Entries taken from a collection
------------------------------------------------------------

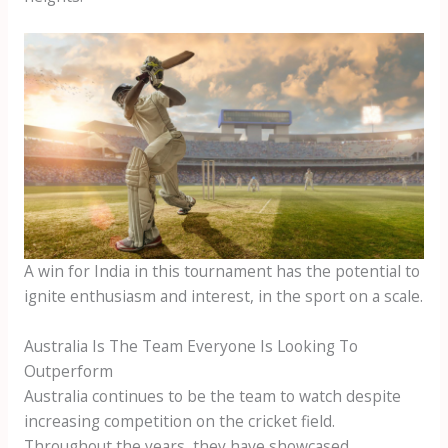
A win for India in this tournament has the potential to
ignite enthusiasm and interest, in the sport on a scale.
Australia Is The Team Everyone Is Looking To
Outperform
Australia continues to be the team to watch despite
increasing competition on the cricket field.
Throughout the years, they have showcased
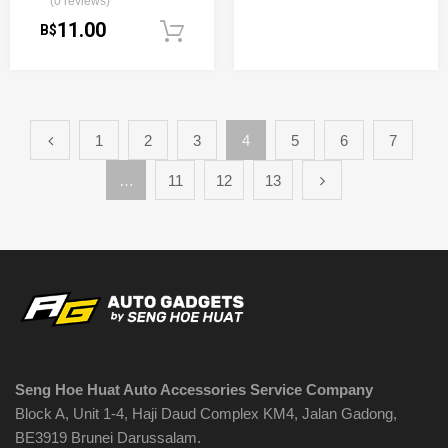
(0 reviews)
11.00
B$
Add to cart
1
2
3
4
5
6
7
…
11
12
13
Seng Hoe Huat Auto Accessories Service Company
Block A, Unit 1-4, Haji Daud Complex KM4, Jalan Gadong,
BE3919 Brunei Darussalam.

------------------------------------------------------------

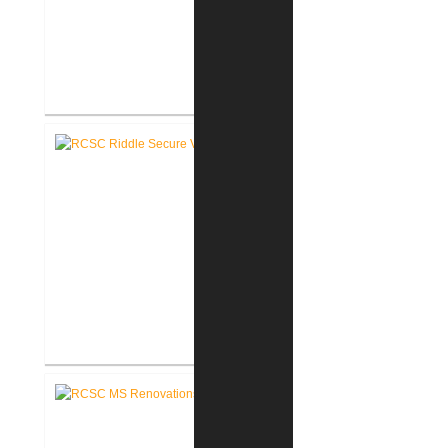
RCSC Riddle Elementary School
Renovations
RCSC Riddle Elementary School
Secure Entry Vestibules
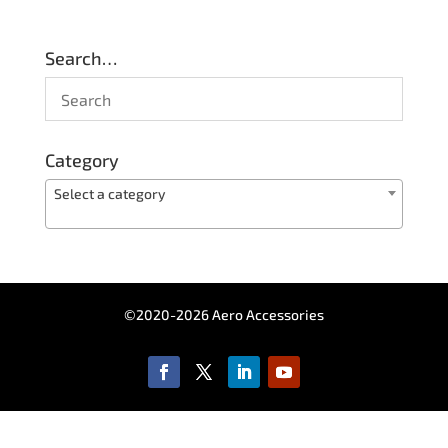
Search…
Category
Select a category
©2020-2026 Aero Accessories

------------------------------------------------------------

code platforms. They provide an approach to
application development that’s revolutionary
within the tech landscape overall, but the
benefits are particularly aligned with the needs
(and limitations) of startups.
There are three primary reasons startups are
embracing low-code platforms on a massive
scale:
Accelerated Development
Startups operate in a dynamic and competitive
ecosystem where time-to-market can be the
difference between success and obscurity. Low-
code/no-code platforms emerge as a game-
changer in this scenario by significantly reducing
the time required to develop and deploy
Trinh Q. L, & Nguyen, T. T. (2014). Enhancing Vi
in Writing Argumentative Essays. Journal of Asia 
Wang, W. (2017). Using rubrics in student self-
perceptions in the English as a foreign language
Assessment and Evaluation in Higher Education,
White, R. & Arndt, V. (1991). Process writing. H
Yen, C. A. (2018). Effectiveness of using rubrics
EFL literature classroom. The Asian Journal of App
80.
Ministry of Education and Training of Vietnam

------------------------------------------------------------

> [Task to complete] Give the exact lines, and only those, from the line containing "application development that’s revolutionary" through the line containing "the time required to develop and deploy" in the entries above.

> [Answer box]
application development that’s revolutionary
within the tech landscape overall, but the
benefits are particularly aligned with the needs
(and limitations) of startups.
There are three primary reasons startups are
embracing low-code platforms on a massive
scale:
Accelerated Development
Startups operate in a dynamic and competitive
ecosystem where time-to-market can be the
difference between success and obscurity. Low-
code/no-code platforms emerge as a game-
changer in this scenario by significantly reducing
the time required to develop and deploy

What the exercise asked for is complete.